白銀さんの言う「模倣犯」の意味とは? 単に盾子ちゃんというキャラクターをリスペクトした上で、自虐的に自分を語った言葉かもしれない。また一方で、この世界において白銀さんのしたことはれっきとした「犯罪」であるという可能性もある。支援者や視聴者は数多くいるものの、あくまでアンダーグラウンドな活動なのかもしれない。この場合は、最原くんたちは脱出後に保護されるだろう。あんな大規模な施設を作っておいてアンダーグラウンドとは言えないような気もするが、私的研究所だとでも言い張って、あとはしかるべきところにお金をばらまいておけば、何とでもなるようにも思う。少なくともあの世界なら。
「ダンガンロンパ」は本当に53作目? 53作目かどうかはともかく、このコロシアイゲームが初回ではないのは、天海くんの存在からほぼ確定。
外の世界の状態は? ここがいちばん解釈が難しいところかもしれない。視聴者の顔やコメントは「チームダンガンロンパ」がいくらでも捏造できる。(あの演出に怒るプレイヤーって、自分のやっていることに自覚がないのだろうか。わたしは最高にニヤニヤしたのだが)しかしキーボくんと、キーボくんに接続されたプレイヤーの存在をどう解釈したものか。これはどこからがメタで、どこまでが作品世界かという問題にかかわってくる。ゲーム的メタ認知とでもいうべき問題だ。「プレイヤーという視聴者」は確かに「存在する」が、その「プレイヤー」はこのゲームに登場する「視聴者」と、必ずしもイコールで結べない。ここが難しいし、混乱を引き起こすポイントだ。また確定させてはいけないポイントでもある。保留。わたしとしては、どちらであっても構わない。
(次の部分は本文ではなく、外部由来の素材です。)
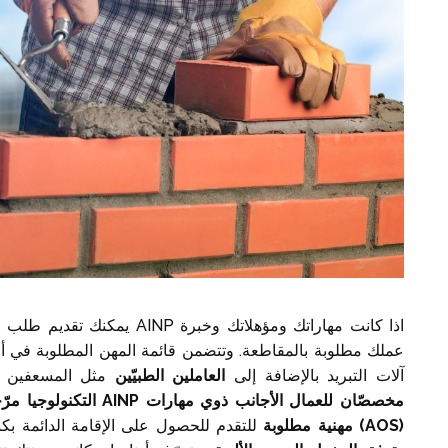
يمكنك تقديم طلب للعمل والعيش
عملك مطلوبة بالمقاطعة. وتتضمن قائمة المهن المطلوبة في أل
آلات التبريد بالإضافة إلى
العاملين الطبيّين
مثل المسعفين و
التكنولوجيا مرّ
مهنية مطلوبة
للتقدم للحصول على الإقامة الدائمة بكن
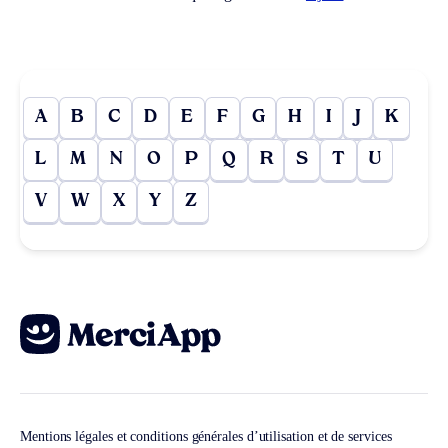
A
B
C
D
E
F
G
H
I
J
K
L
M
N
O
P
Q
R
S
T
U
V
W
X
Y
Z
Mentions légales et conditions générales d’utilisation et de services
一応書いておくと、V3世界もまるごとゲームでしたというオチの可能性もあると思っている。しかし2作続けてそういうオチだとばらすのも無粋なので、「不確定」としたわけだ。むしろ製作者はその可能性を残すために描写を工夫している。何だよ思い出しライトって。あと建物があんなふうに出現するわけないだろ。モノクマもやたらと「この世界」と強調していたし、どう見たってゲーム的描写ではないか。今のところわたしは割と本気でこの説に傾いている。
あと何か残っている謎ってあったっけ。思いついたらまた追記しよう。そんなことよりわたしは早くおまけモードで遊びたいのだ。王馬くんですごろくを始めてみたのだが、1・2キャラとの絡みが楽しすぎる。葉隠ってやっぱり最低だな! 知ってたけど!